Where do u stick throwers get ur practice arrows ect

----------


## Ryan_Songhurst

Advanced Archery online

----------


## stug

Or arrowhead archery. They are in Darfield. I’m using Victory V force as practice arrows. I used the same spine as my hunting arrows and managed to get them the same weight. They shoot to same point of impact luckily.

----------


## Barefoot

Ideally your practice arrows should be the same as your normal ones only with standard heads. If nothing else they should be the same overall weight

----------


## Padox

https://nz.dhgate.com/product/new-sp...;nz|1216828895
These any good or just crap??

----------


## stug

Might be a bit light in spine. What is your draw weight and poundage of your bow? Also what weight broadhead will you use?

----------


## Padox

Bow can b adjusted right up to 70lbs as for broad heads I haven't got that far yet

----------


## stug

Here is a spine selector chart. It is better to go slightly stiffer spine (smaller number). The spine is how much the arrow deflects, in inches, when a weight is hung on the middle of the arrow. 300spine = .300 inch deflection n

https://www.goldtip.com/Resources/Spine-Chart.aspx

----------


## Ryan_Songhurst

Buy something with a 350 spine, pretty versatile for a compound and shoot reasonably well from 50 through to 70lb assuming your draw is the normal 28" and you are running 29-39" shafts

----------


## paremata

I’ve got a bow hunting book here that recommends buying a dozen arrows numbering them and then practicing with them until you find out which one are consistently accurate by their numbers and tossing the ones that aren’t . 

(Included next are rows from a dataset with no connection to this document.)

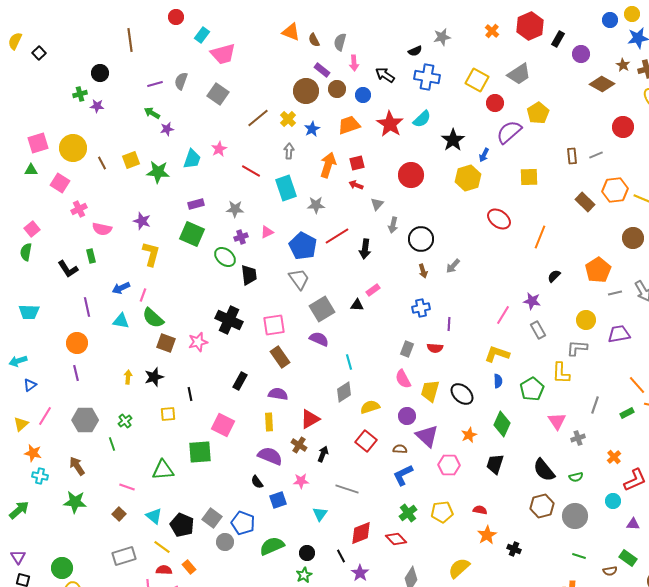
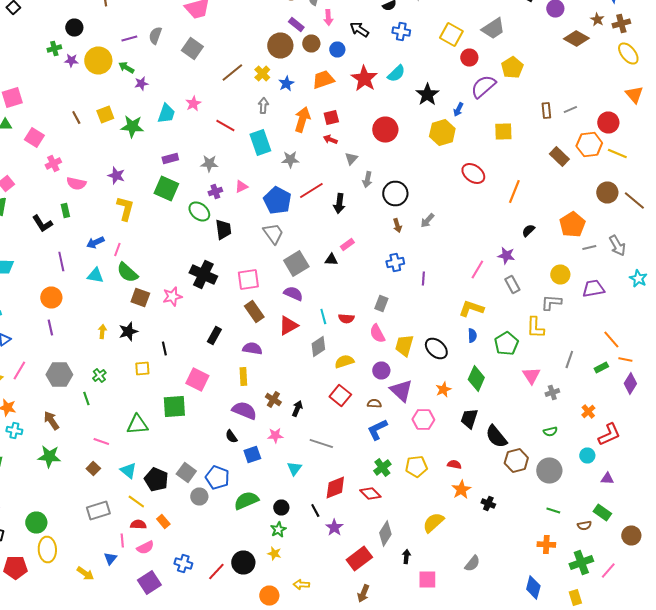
blue cross: (427, 77) -> (401, 32), size x0.7
red circle: (623, 127) -> (608, 122), moved
yellow circle: (73, 148) -> (98, 60), moved
red semicircle: (435, 348) -> (346, 318), moved
red triangle: (310, 419) -> (288, 326), moved
black semicircle: (544, 470) -> (496, 436), moved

I was going to try this when my local deerstalkers gets its archery range set up , has anyone tried it themselves?

----------


## stug

I’ve heard others recommend that. Also try nock turning the arrows to, that can affect how well they fly.

----------


## Remote

I hunt with barebow recurves and longbows in the 50-60lb bracket (a little heavier at my draw length), and buy shafts from Archery Direct or Abbey Archery in Oz. Gold Tip Hunters, .340 and .300 spine (I like heavy, quiet arrows 550gn+, 10GPP+). I then make my own buying inserts, broadheads and fletching bought here.

At my draw length this dynamic spine calculator works out fine for a basic sketch, then I bareshaft tune 5/10/15/20m. When they fly dead straight, I fletch and they shoot like darts, dead quiet.

----------


## Padox

Still on the hunt for arrows hard to justify $25 an arrow when the kids use them to and break tips flechs nochs ect hitting the ground ect

----------


## stug

Victory v force are about $16 an arrow memory. They are a .245 diameter. Give Mathew at Arrowhead archery a ring.

----------


## MarkN

I've had good luck with arrows from eBay, all in the $5 range I get 6 at a time and have practised with three slightly different groups. They work as well as the expensive ones, if you've sorted the 6 for the one or two that are "wrong", use the other 4.

----------


## Bushline

> Still on the hunt for arrows hard to justify $25 an arrow when the kids use them to and break tips flechs nochs ect hitting the ground ect


Archery direct have 300 spine gold tips for a decent price.

----------